According to example implementation of the present disclosure, a computer-readable storage medium is provided, on which a computer-executable instruction or computer program is stored, where the computer-executable instructions or the computer program is executed by the processor to implement the method described above. According to example implementation of the present disclosure, a computer program product is also provided. The computer program product is physically stored on a non-transient computer-readable medium and includes computer-executable instructions, which are executed by the processor to implement the method described above.

Various aspects of the present disclosure are described herein with reference to the flow chart and/or the block diagram of the method, the device, the equipment and the computer program product implemented in accordance with the present disclosure. It would be appreciated that each block of the flowchart and/or the block diagram and the combination of each block in the flowchart and/or the block diagram may be implemented by computer-readable program instructions.

These computer-readable program instructions may be provided to the processors of general-purpose computers, special computers or other programmable data processing devices to produce a machine that generates a device to implement the functions/acts specified in one or more blocks in the flow chart and/or the block diagram when these instructions are executed through the processors of the computer or other programmable data processing devices. These computer-readable program instructions may also be stored in a computer-readable storage medium.
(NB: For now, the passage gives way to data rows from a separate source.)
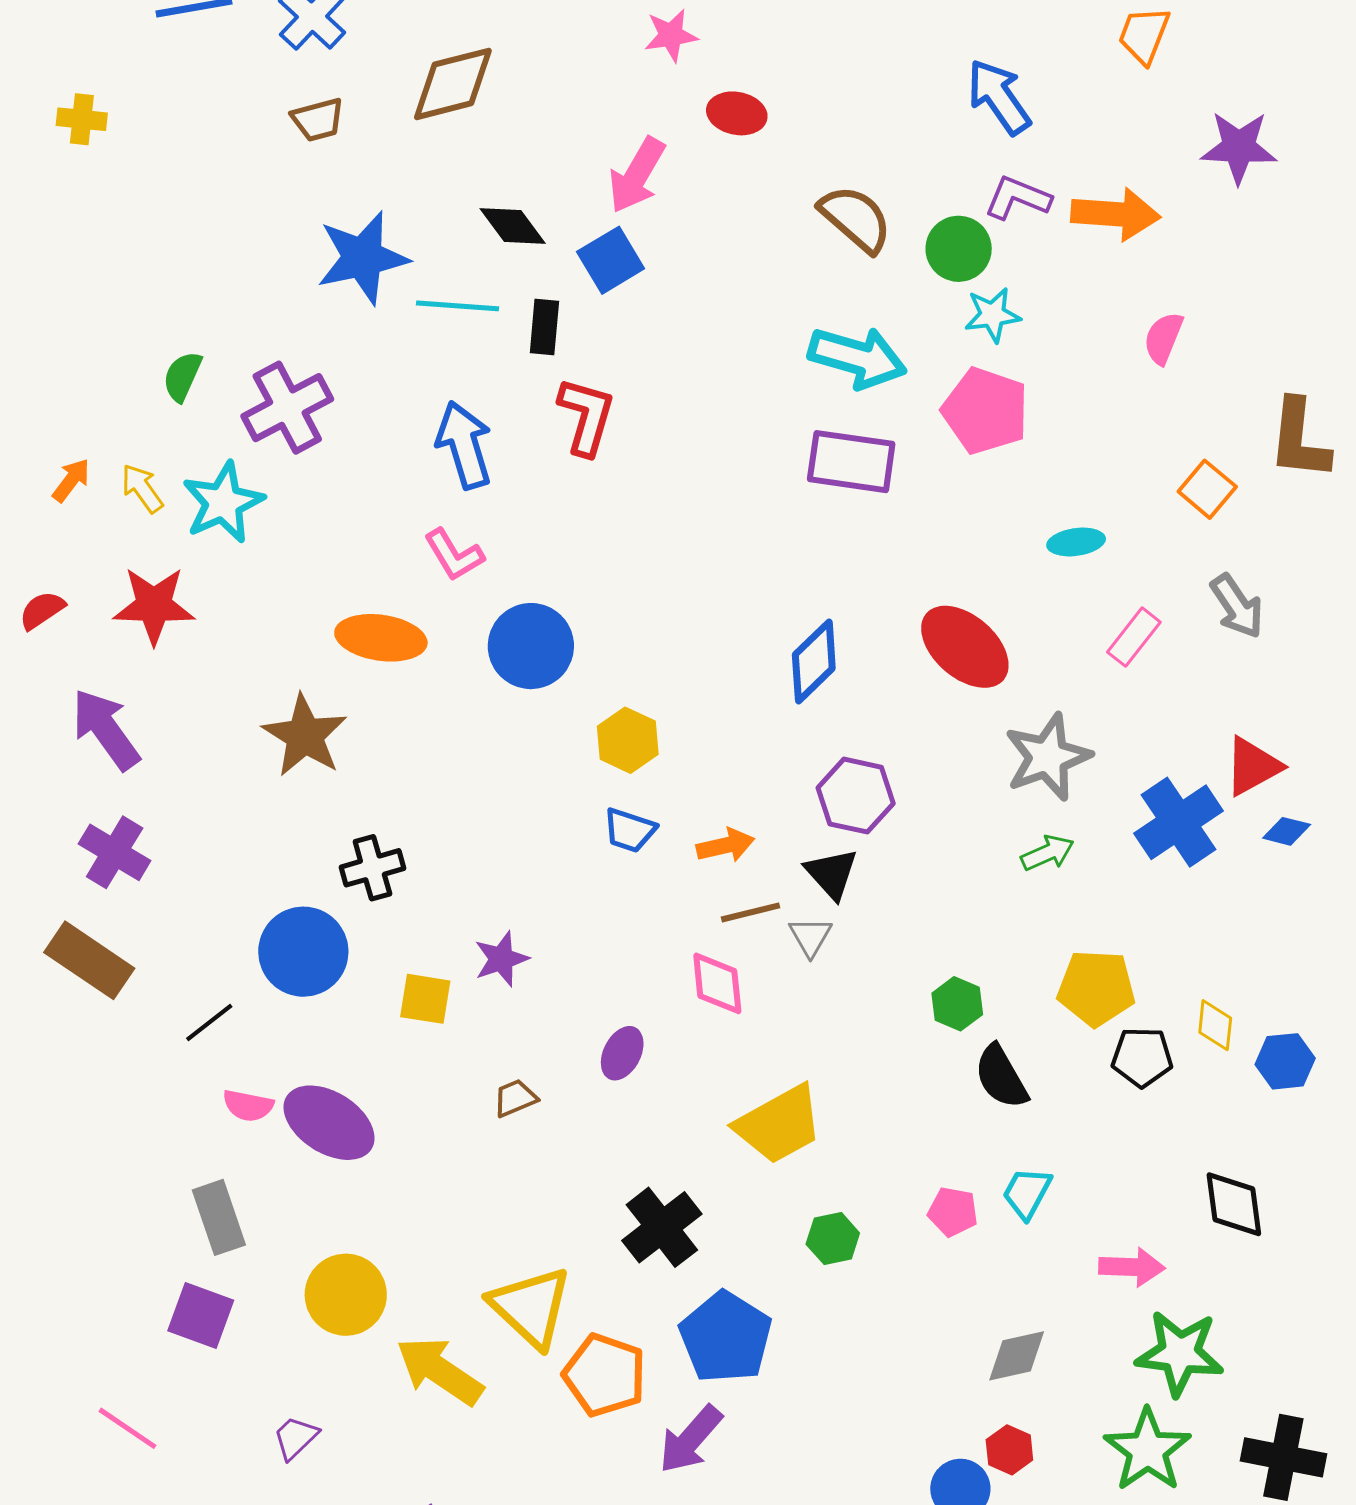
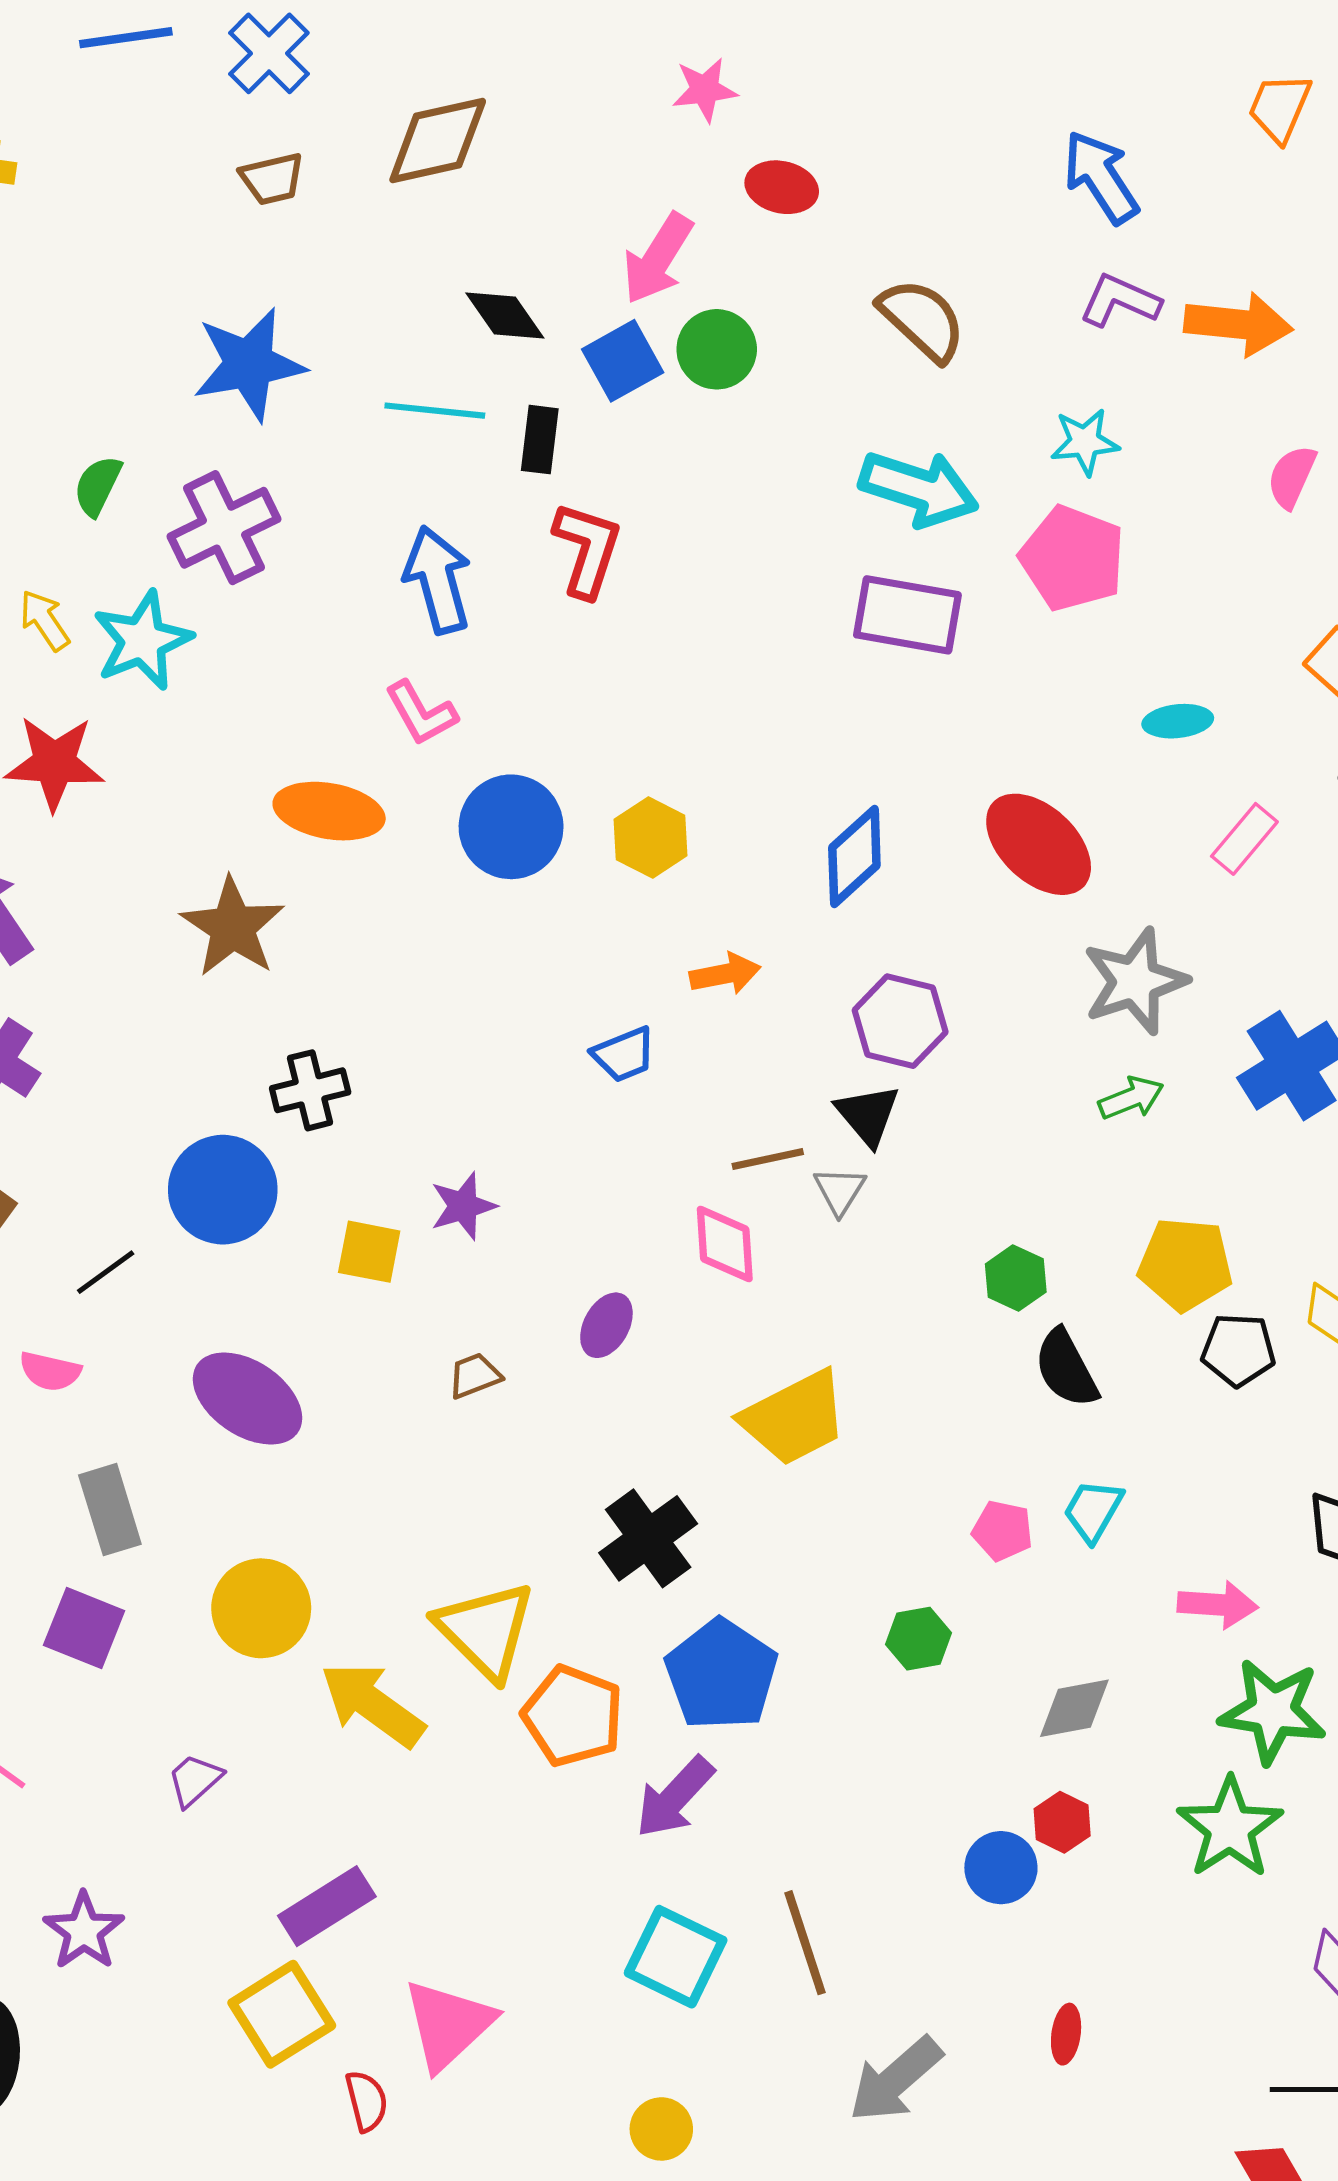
green circle: (959, 249) -> (717, 349), moved
blue star: (363, 258) -> (249, 364), moved
yellow hexagon: (628, 740) -> (651, 838), moved
blue trapezoid: (630, 830) -> (624, 1054), turned -42
orange arrow: (726, 845) -> (725, 974), moved
pink semicircle: (248, 1106) -> (50, 1371), moved
green hexagon: (833, 1239) -> (919, 1639), moved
These instructions enable a computer, a programmable data processing device and/or other devices to work in a specific way. Therefore, the computer-readable medium containing the instructions includes a product, which includes instructions to implement various aspects of the functions/acts specified in one or more blocks in the flowchart and/or the block diagram.
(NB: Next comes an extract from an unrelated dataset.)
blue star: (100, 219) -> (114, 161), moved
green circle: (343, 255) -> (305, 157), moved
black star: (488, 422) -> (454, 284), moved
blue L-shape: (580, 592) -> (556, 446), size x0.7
The computer-readable program instructions may be loaded onto a computer, other programmable data processing apparatus, or other devices, so that a series of operational steps can be performed on a computer, other programmable data processing apparatus, or other devices, to generate a computer-implemented process, such that the instructions which execute on a computer, other programmable data processing apparatus, or other devices implement the functions/acts specified in one or more blocks in the flowchart and/or the block diagram.

The flowchart and the block diagram in the drawings show the possible architecture, functions and operations of the system, the method and the computer program product implemented in accordance with the present disclosure. In this regard, each block in the flowchart or the block diagram may represent a part of a module, a program segment or instructions, which contains one or more executable instructions for implementing the specified logic function. In some alternative implementations, the functions marked in the block may also occur in a different order from those marked in the drawings. For example, two consecutive blocks may actually be executed in parallel, and sometimes can also be executed in a reverse order, depending on the function involved. It should also be noted that each block in the block diagram and/or the flowchart, and combinations of blocks in the block diagram and/or the flowchart, may be implemented by a dedicated hardware-based system that performs the specified functions or acts, or by the combination of dedicated hardware and computer instructions.

Each implementation of the present disclosure has been described above. The above description is example, not exhaustive, and is not limited to the disclosed implementations. Without departing from the scope and spirit of the described implementations, many modifications and changes are obvious to ordinary skill in the art. The selection of terms used in this article aims to best explain the principles, practical application or improvement of technology in the market of each implementation, or to enable other ordinary skill in the art to understand the various embodiments disclosed herein.